#### What is needed:
How many of the lines in the material underneath include the string "declaration"? State the number only.
[Provided entries]
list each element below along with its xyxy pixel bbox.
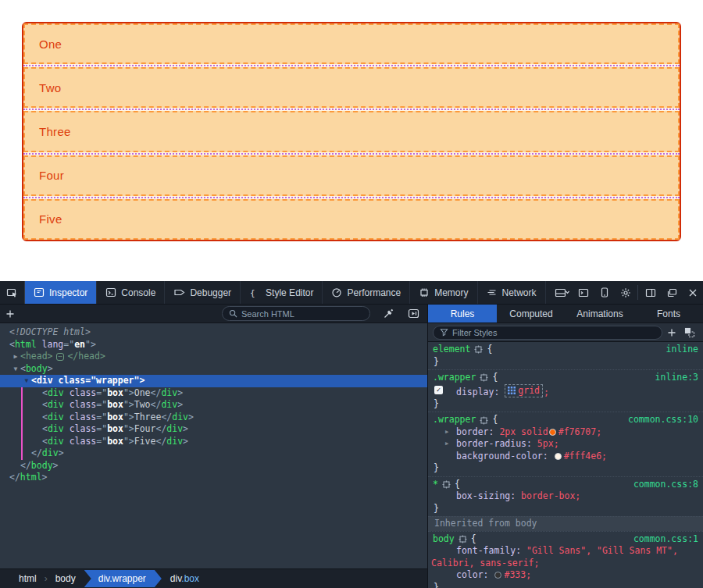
expand-shorthand-icon[interactable]: ▶ [445,426,448,439]
highlight-target-icon[interactable] [474,345,483,354]
tab-memory[interactable]: Memory [410,281,477,304]
highlight-target-icon[interactable] [480,373,488,382]
markup-line[interactable]: <html lang="en"> [0,339,427,351]
color-swatch[interactable] [549,429,556,436]
grid-highlighter-toggle[interactable]: grid [505,384,543,398]
expand-shorthand-icon[interactable]: ▶ [445,438,448,451]
code-token: class [64,436,97,447]
css-declaration[interactable]: ▶border: 2px solid#f76707; [428,426,703,439]
markup-line[interactable]: </body> [0,460,427,472]
markup-line[interactable]: <div class="box">Two</div> [0,399,427,412]
sidebar-toggle-button[interactable] [640,281,661,304]
pick-element-button[interactable] [0,281,25,304]
split-console-icon [578,288,589,298]
markup-line[interactable]: <div class="box">Three</div> [0,412,427,424]
open-brace: { [492,372,498,384]
tab-fonts[interactable]: Fonts [634,305,703,323]
css-declaration[interactable]: ✓display: grid; [428,384,703,398]
code-token: lang [37,339,64,350]
rule-source-link[interactable]: inline [666,344,698,356]
rule-selector[interactable]: element [433,344,470,356]
code-token: Five [134,436,156,447]
tab-computed[interactable]: Computed [497,305,566,323]
tab-debugger[interactable]: Debugger [165,281,241,304]
color-swatch[interactable] [555,453,562,460]
css-declaration[interactable]: color: #333; [428,569,703,582]
filter-styles-input[interactable] [452,328,655,337]
color-swatch[interactable] [494,572,501,579]
responsive-mode-button[interactable] [594,281,615,304]
tab-style-editor[interactable]: { } Style Editor [241,281,323,304]
code-token: div [166,423,183,434]
code-token: box [107,436,123,447]
settings-button[interactable] [615,281,636,304]
rule-source-link[interactable]: common.css:10 [628,414,698,426]
markup-line[interactable]: <!DOCTYPE html> [0,326,427,339]
rule-selector[interactable]: .wrapper [433,414,476,426]
code-token: box [107,412,123,422]
highlight-target-icon[interactable] [459,535,467,543]
breadcrumb-html[interactable]: html [11,573,45,584]
markup-line[interactable]: ▼<body> [0,363,427,376]
markup-line[interactable]: ▶<head>⋯</head> [0,351,427,363]
code-token: < [42,412,48,422]
rule-selector[interactable]: body [433,533,455,546]
separate-window-button[interactable] [661,281,682,304]
slow-motion-button[interactable] [405,308,422,319]
add-rule-icon[interactable] [667,328,676,337]
add-node-button[interactable] [0,309,20,319]
css-declaration[interactable]: ▶border-radius: 5px; [428,438,703,451]
code-token: class [64,412,97,422]
css-declaration[interactable]: box-sizing: border-box; [428,490,703,503]
toggle-classes-icon[interactable] [684,327,695,338]
code-token: > [183,423,188,434]
highlight-target-icon[interactable] [442,480,451,489]
tab-rules[interactable]: Rules [428,305,497,323]
tab-network[interactable]: Network [478,281,546,304]
markup-line[interactable]: <div class="box">Five</div> [0,436,427,448]
grid-box-two: Two [23,67,680,108]
filter-styles-box[interactable] [433,326,662,340]
rule-source-link[interactable]: inline:3 [655,372,698,384]
property-name: font-family: [456,545,526,556]
code-token: =" [96,436,107,447]
css-declaration[interactable]: font-family: "Gill Sans", "Gill Sans MT"… [428,545,703,569]
rule-selector[interactable]: .wrapper [433,372,476,384]
declaration-checkbox[interactable]: ✓ [434,386,443,394]
rule-source-link[interactable]: common.css:1 [633,533,698,546]
markup-line[interactable]: <div class="box">Four</div> [0,423,427,436]
breadcrumb-div-wrapper[interactable]: div.wrapper [84,570,162,587]
split-console-button[interactable] [573,281,594,304]
tab-console[interactable]: Console [97,281,165,304]
breadcrumb-div-box[interactable]: div.box [162,573,207,584]
markup-line[interactable]: ▼<div class="wrapper"> [0,375,427,387]
css-declaration[interactable]: background-color: #fff4e6; [428,451,703,463]
close-devtools-button[interactable] [682,281,703,304]
tab-inspector[interactable]: Inspector [25,281,97,304]
grid-box-three: Three [23,111,680,151]
twisty-expanded-icon[interactable]: ▼ [22,375,31,387]
markup-line[interactable]: </div> [0,447,427,460]
open-brace: { [487,344,492,356]
code-token: </ [151,399,162,410]
twisty-collapsed-icon[interactable]: ▶ [11,351,20,363]
code-token: Two [134,399,151,410]
search-html-box[interactable] [222,306,370,321]
code-token: body [26,363,48,374]
breadcrumb-body[interactable]: body [48,573,84,584]
tab-animations[interactable]: Animations [566,305,634,323]
property-name: border: [456,426,499,437]
rule-source-link[interactable]: common.css:8 [633,479,698,491]
markup-line[interactable]: <div class="box">One</div> [0,387,427,400]
code-token: =" [63,339,74,350]
highlight-target-icon[interactable] [480,416,488,425]
eyedropper-button[interactable] [380,308,397,319]
tab-performance[interactable]: Performance [323,281,410,304]
code-token: < [9,339,15,350]
search-input[interactable] [241,309,363,319]
rule-selector[interactable]: * [433,479,438,491]
twisty-expanded-icon[interactable]: ▼ [11,363,20,376]
markup-line[interactable]: </html> [0,472,427,484]
dock-options-button[interactable] [551,281,573,304]
debugger-icon [173,287,185,298]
[/Provided entries]
#### Response area:
8